### GOAL OF THE EXERCISE
All pictures are to be dropped, and the remaining data set down exactly.

### RECORDS SHOWN

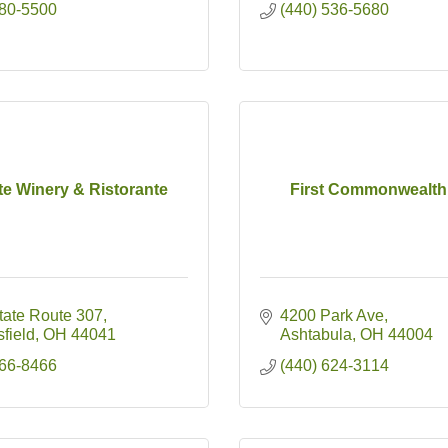
880-5500
(440) 536-5680
te Winery & Ristorante
First Commonwealth
tate Route 307
4200 Park Ave
field
OH
44041
Ashtabula
OH
44004
466-8466
(440) 624-3114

### SOLVED EXERCISE
880-5500
(440) 536-5680
te Winery & Ristorante
First Commonwealth
tate Route 307
4200 Park Ave
field
OH
44041
Ashtabula
OH
44004
466-8466
(440) 624-3114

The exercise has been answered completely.